Often the easiest cost savings come from limiting runaway queries and enforcing resource fairness.

  • Use resource groups to cap memory, cpu, and concurrency per workload or user.
  • Enable query timeouts and max_rows_to_read to limit accidental full-table scans.
  • Monitor slow queries and introduce query templates or cached results for common heavy queries.

8) Billing visibility and cost attribution

You cannot optimize what you cannot measure. Implement tagging, per-project clusters, and per-query tagging to attribute spend to teams and features.

  1. Emit cost tags from client applications into ClickHouse inserts or via proxy. Use system.query_log to tie query time and resource usage back to tags for cost allocation.
  2. Build dashboards that map vCPU-hours, disk TB-month, and egress by team and product. Configure alerts on anomalous spend using cloud billing APIs.

9) Managed ClickHouse vs self-managed: cost tradeoffs

Managed offerings reduce ops overhead but add premium fees. In 2026 many managed ClickHouse providers added richer autoscaling and tiered storage features. Decide based on these factors:

  • Operational headcount and SRE experience
  • Need for enterprise SLAs and compliance
  • Price sensitivity for steady-state vs peak bursts

If your team has limited ops capacity and you value rapid feature development, managed services often win despite higher unit price because they reduce waste from misconfiguration and outages.

10) Example: a real-world cost optimization playbook

A fintech company running real-time analytics on ClickHouse saw a 2.3x monthly bill increase during growth. We applied the following sequence and reduced their monthly spend by 45% in three months while improving latency.

  1. Baseline measurement: collected 30 days of query_log and billing data. Identified top 10 expensive queries that accounted for 65% of CPU hours.
  2. Materialized views: built hourly and daily rollups for those queries. Reduced per-query CPU by 70%.
  3. Storage tiering: moved partitions older than 14 days to warm storage, older than 90 days to S3 with TTL. Reduced SSD footprint by 60%.
  4. Autoscaling and spot: implemented read-replica autoscaling and ran nightly batch jobs on spot instances. Reduced average cluster vCPU-hours by 35%.
  5. Reserved capacity: purchased 12-month commitments for baseline capacity, saving ~40% on baseline compute spend.

Outcome

Net result was a sustained 45% cost reduction, improved dashboard SLAs, and a simpler ops model. This is representative: the biggest wins come from aligning schema and queries to cloud billing constructs.
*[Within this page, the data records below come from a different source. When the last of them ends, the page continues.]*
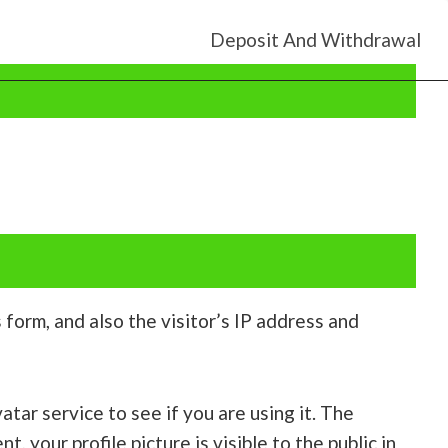
Deposit And Withdrawal
orm, and also the visitor’s IP address and
tar service to see if you are using it. The
, your profile picture is visible to the public in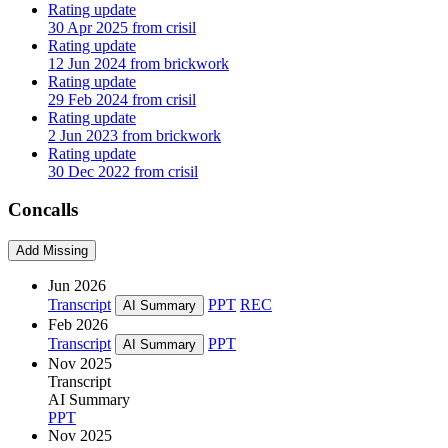
Rating update
30 Apr 2025 from crisil
Rating update
12 Jun 2024 from brickwork
Rating update
29 Feb 2024 from crisil
Rating update
2 Jun 2023 from brickwork
Rating update
30 Dec 2022 from crisil
Concalls
Add Missing
Jun 2026
Transcript
PPT
REC
AI Summary
Feb 2026
Transcript
PPT
AI Summary
Nov 2025
Transcript
AI Summary
PPT
Nov 2025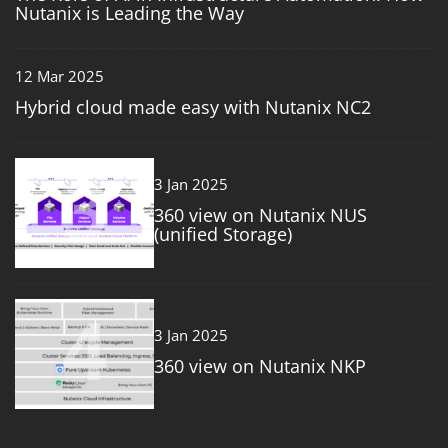
Nutanix is Leading the Way
12 Mar 2025
Hybrid cloud made easy with Nutanix NC2
3
3 Jan 2025
360 view on Nutanix NUS
(unified Storage)
4
3 Jan 2025
360 view on Nutanix NKP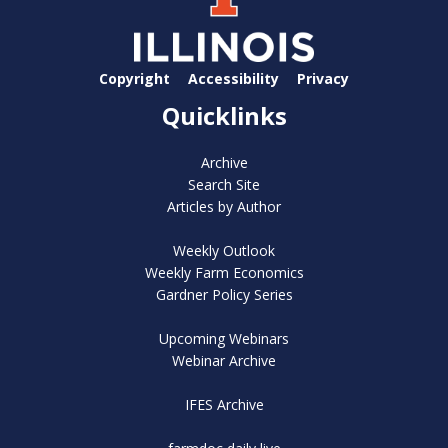
Copyright
Accessibility
Privacy
Quicklinks
Archive
Search Site
Articles by Author
Weekly Outlook
Weekly Farm Economics
Gardner Policy Series
Upcoming Webinars
Webinar Archive
IFES Archive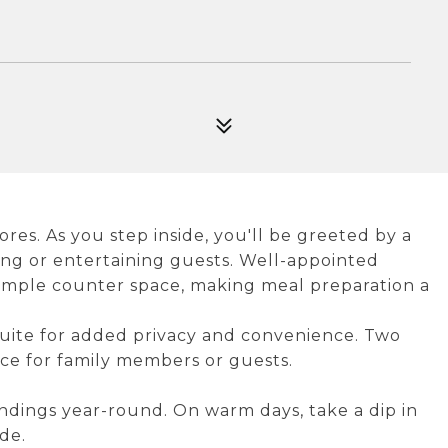
s. As you step inside, you'll be greeted by a
axing or entertaining guests. Well-appointed
ample counter space, making meal preparation a
uite for added privacy and convenience. Two
ce for family members or guests.
ndings year-round. On warm days, take a dip in
de.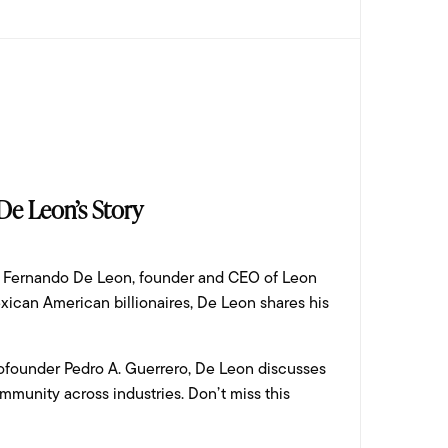
 De Leon’s Story
ing Fernando De Leon, founder and CEO of Leon
ican American billionaires, De Leon shares his
cofounder Pedro A. Guerrero, De Leon discusses
ommunity across industries. Don’t miss this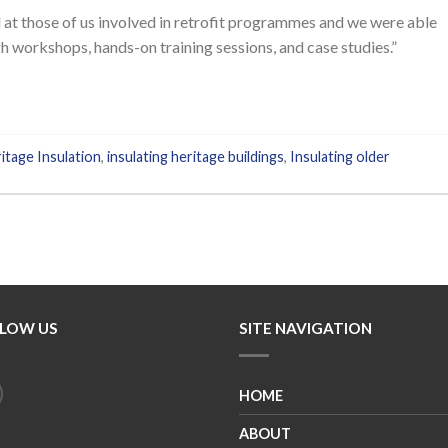
at those of us involved in retrofit programmes and we were able
h workshops, hands-on training sessions, and case studies.”
itage Insulation
,
insulating heritage buildings
,
Insulating older
LOW US
SITE NAVIGATION
HOME
ABOUT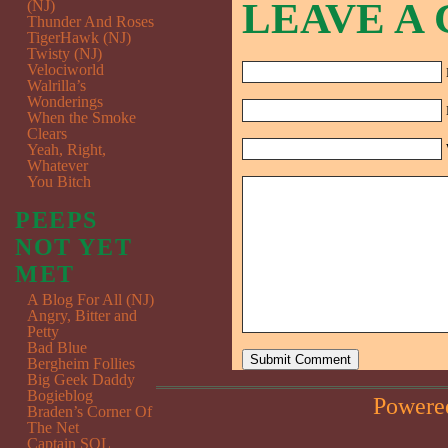
LEAVE A
(NJ)
Thunder And Roses
TigerHawk (NJ)
Twisty (NJ)
Velociworld
Walrilla’s
Wonderings
When the Smoke
Clears
Yeah, Right,
Whatever
You Bitch
PEEPS
NOT YET
MET
A Blog For All (NJ)
Angry, Bitter and
Petty
Bad Blue
Bergheim Follies
Big Geek Daddy
Bogieblog
Powere
Braden’s Corner Of
The Net
Captain SQL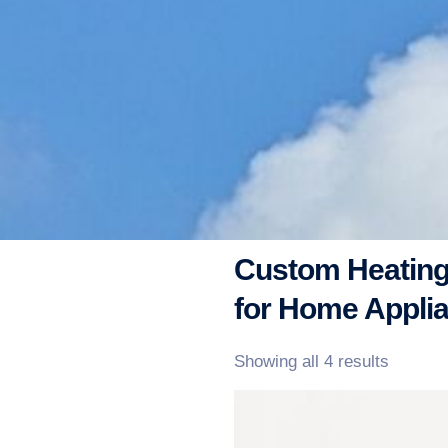
Custom Heating
for Home Appli
Showing all 4 results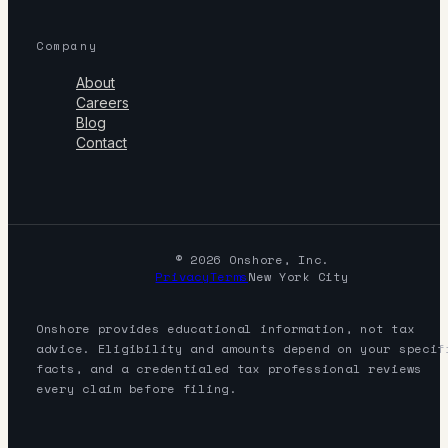
Company
About
Careers
Blog
Contact
© 2026 Onshore, Inc.
Privacy
Terms
New York City
Onshore provides educational information, not tax
advice. Eligibility and amounts depend on your specif
facts, and a credentialed tax professional reviews
every claim before filing.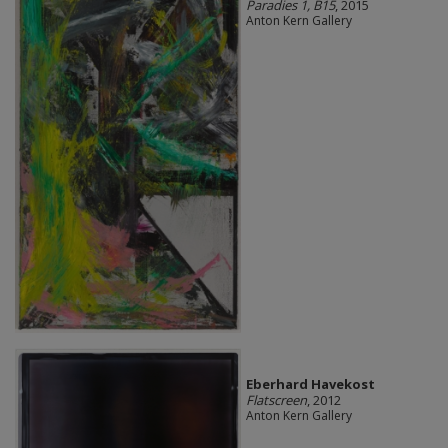
Paradies 1, B15
, 2015
Anton Kern Gallery
Eberhard Havekost
Flatscreen
, 2012
Anton Kern Gallery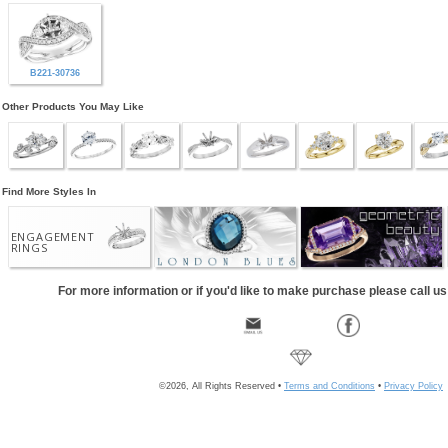
B221-30736
Other Products You May Like
Find More Styles In
ENGAGEMENT
RINGS
For more information or if you'd like to make purchase please call u
©2026, All Rights Reserved •
Terms and Conditions
•
Privacy Policy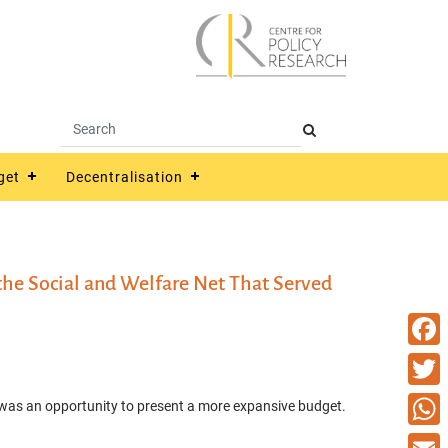
get
Decentralisation
he Social and Welfare Net That Served
Faceb
Twitte
 was an opportunity to present a more expansive budget.
What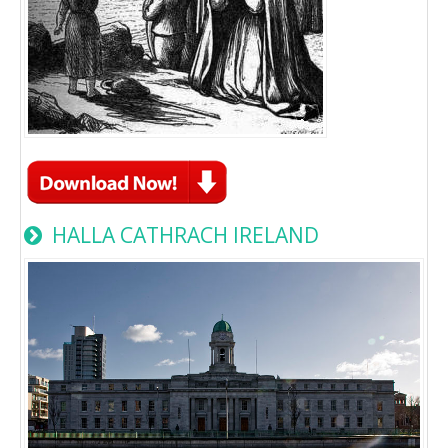
HALLA CATHRACH IRELAND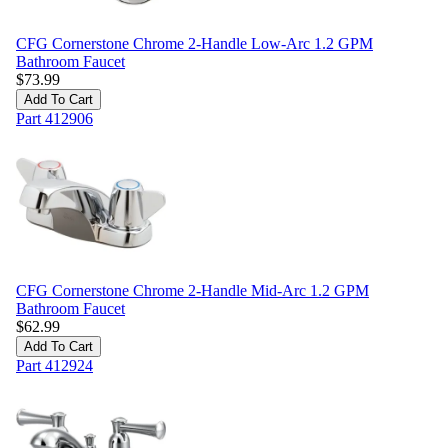
CFG Cornerstone Chrome 2-Handle Low-Arc 1.2 GPM
Bathroom Faucet
$
73.99
Add To Cart
Part
412906
CFG Cornerstone Chrome 2-Handle Mid-Arc 1.2 GPM
Bathroom Faucet
$
62.99
Add To Cart
Part
412924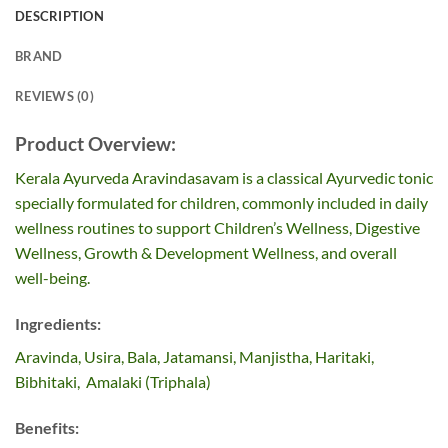
DESCRIPTION
BRAND
REVIEWS (0)
Product Overview:
Kerala Ayurveda Aravindasavam is a classical Ayurvedic tonic
specially formulated for children, commonly included in daily
wellness routines to support Children’s Wellness, Digestive
Wellness, Growth & Development Wellness, and overall
well-being.
Ingredients:
Aravinda, Usira, Bala, Jatamansi, Manjistha, Haritaki,
Bibhitaki, Amalaki (Triphala)
Benefits: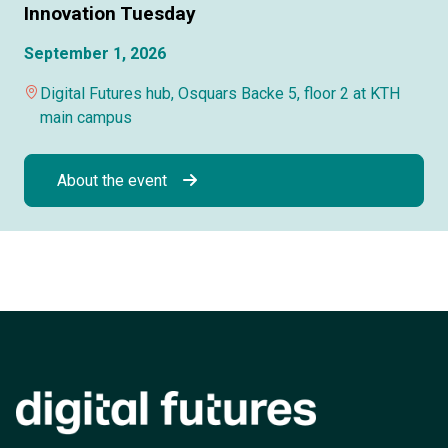
Innovation Tuesday
September 1, 2026
Digital Futures hub, Osquars Backe 5, floor 2 at KTH
main campus
About the event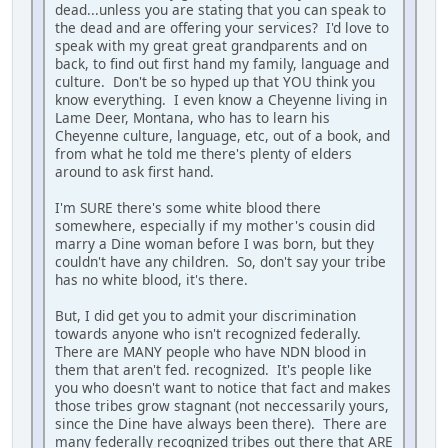
dead...unless you are stating that you can speak to
the dead and are offering your services? I'd love to
speak with my great great grandparents and on
back, to find out first hand my family, language and
culture. Don't be so hyped up that YOU think you
know everything. I even know a Cheyenne living in
Lame Deer, Montana, who has to learn his
Cheyenne culture, language, etc, out of a book, and
from what he told me there's plenty of elders
around to ask first hand.
I'm SURE there's some white blood there
somewhere, especially if my mother's cousin did
marry a Dine woman before I was born, but they
couldn't have any children. So, don't say your tribe
has no white blood, it's there.
But, I did get you to admit your discrimination
towards anyone who isn't recognized federally.
There are MANY people who have NDN blood in
them that aren't fed. recognized. It's people like
you who doesn't want to notice that fact and makes
those tribes grow stagnant (not neccessarily yours,
since the Dine have always been there). There are
many federally recognized tribes out there that ARE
Several developments through late 2025 and early 2026 impact cost optimization strategies:

  • Continued maturation of managed ClickHouse offerings, with more granular autoscaling and built-in tiered object storage integrations. This reduces custom engineering for cold data moves.
  • Cloud providers offering more flexible committed discounts and convertible reservations. These help lock in lower baseline costs while allowing SKU adjustments.
  • Improved object storage performance and nearline features make cold-tier reads cheaper and faster, shifting the optimal hot/warm/cold boundaries.
  • Greater scrutiny on egress and cross-region fees; finance teams are demanding per-query cost accountability and labels.

Checklist: Quick actions to implement this week

  1. Extract last 30 days of system.query_log and rank queries by cpu_ms and read_bytes.
  2. Create materialized views for the top 5 heavy queries and validate dashboards against them.
  3. Define a storage policy with TTL-based moves: hot 7 days, warm 90 days, cold S3 afterwards.
  4. Set max_memory_usage and resource groups to prevent single queries from saturating nodes.
  5. Enable read-replica autoscaling where supported; schedule burst workers for nightly batches on spot instances.
  6. Purchase reserved capacity for baseline nodes after validating steady-state utilization.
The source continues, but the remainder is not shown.